5. What human CTLA-4 and PD-1 deficiencies could tell us about ICIs and the risk to fungal diseases?

Autosomal dominant CTLA-4 haploinsufficiency, described for the first time in 2014, results in an autosomal dominant immune dysregulation syndrome [23]. Lipopolysaccharide-responsive and beige-like anchor protein (LRBA) plays a crucial role in CTLA-4 regulation and LRBA deficiency is associated with deficient CTLA-4 function [24]. Clinical phenotypes of these 2 inborn errors share many commonalities, with autoimmunity being the hallmark of these diseases. Severe infections are reported in 30% and 44% of patients with CTLA-4 and LRBA deficiency, respectively, with approx. 10% of infections caused by Candida or Aspergillus species [25]. Only 1 patient has been described with an inherited PD-1 deficiency who suffered from infancy onwards from autoimmunity, abdominal tuberculosis and died at the age of 11 years due to autoimmune pneumonitis [26]. These so-called “experiments of nature” might provide us with a deeper understanding of the potential consequences of inhibiting specific immune cell checkpoints to optimise cancer treatment and prevent fungal infections.

6. Could the mycobiome influence the risk to fungal diseases in the context of ICIs?

As more immune checkpoint molecules are being identified as targets for augmenting T cell functionality for cancer therapy [27], careful consideration needs to be made on their impact on homeostatic immune mechanisms that control fungal commensals, still being uncovered [28,29]. Of particular concern is the off-target impact of removing immune checkpoints at mucosal tissue sites, which serve as a reservoir for commensal fungi like Candida in the skin and gut, and the lungs that are exposed to large volumes of antigens including Aspergillus spores.

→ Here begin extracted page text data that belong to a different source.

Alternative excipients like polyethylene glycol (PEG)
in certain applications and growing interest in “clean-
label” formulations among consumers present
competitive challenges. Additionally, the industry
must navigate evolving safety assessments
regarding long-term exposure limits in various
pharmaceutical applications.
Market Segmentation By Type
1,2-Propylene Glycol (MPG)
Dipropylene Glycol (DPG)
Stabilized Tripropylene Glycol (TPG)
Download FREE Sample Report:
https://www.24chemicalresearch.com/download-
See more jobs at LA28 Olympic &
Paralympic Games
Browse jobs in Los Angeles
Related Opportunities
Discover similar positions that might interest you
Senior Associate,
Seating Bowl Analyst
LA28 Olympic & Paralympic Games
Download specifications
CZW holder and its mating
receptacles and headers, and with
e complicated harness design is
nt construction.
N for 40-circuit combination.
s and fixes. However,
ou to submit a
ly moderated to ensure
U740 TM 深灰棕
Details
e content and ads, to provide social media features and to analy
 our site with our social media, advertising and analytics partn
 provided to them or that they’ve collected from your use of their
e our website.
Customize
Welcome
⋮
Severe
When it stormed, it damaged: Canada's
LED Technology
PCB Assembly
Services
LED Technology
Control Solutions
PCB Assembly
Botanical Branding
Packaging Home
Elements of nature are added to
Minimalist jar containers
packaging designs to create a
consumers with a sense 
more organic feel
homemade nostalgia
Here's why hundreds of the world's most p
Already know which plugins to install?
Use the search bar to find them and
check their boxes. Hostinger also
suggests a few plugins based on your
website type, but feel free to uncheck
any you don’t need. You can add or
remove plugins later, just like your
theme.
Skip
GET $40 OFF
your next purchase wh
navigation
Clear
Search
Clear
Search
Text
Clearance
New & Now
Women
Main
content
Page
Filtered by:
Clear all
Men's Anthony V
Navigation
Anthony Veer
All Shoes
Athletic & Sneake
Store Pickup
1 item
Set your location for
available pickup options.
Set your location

Immune tolerance at these sites is most at play, thus these perturbations need further investigation. The observation that diverse fungal DNA can be found in various tumours [30,31] need to be taken into account in this complex interplay.

In summary, we have highlighted the clinical observations suggesting an association between the occurrence of IFDs and ICI therapy. If ICI therapy increases the susceptibility to develop IFD directly or indirectly due to use of immunosuppressive treatment for irAEs or a combination of both is not clear. The development of IFDs and/or exacerbation of preexisting chronic fungal infections should be considered if a patient on ICI therapy presents with signs of infection and/or inflammation. Experimental models will need to be developed to assess how ICI affect antifungal immunity in the host with specific cancer-associated IFDs. We suggest a way forward to address these needs to include [1] establishing murine cancer models with relevant fungal microbes that expand in these cancers and investigate fungal disease and the effect of currently used ICIs, and [2] exploiting high-dimensional phenotyping and determination of antifungal immune responses in these contexts, and [3] assessing spatial and temporal resolution of exhaustion maker profiles in the complex tumour microenvironments compared to peri-tumoural sites of antifungal T cells versus antitumour T cells. No doubt, future studies will help to optimise these immune therapies while minimising the undesired side effects.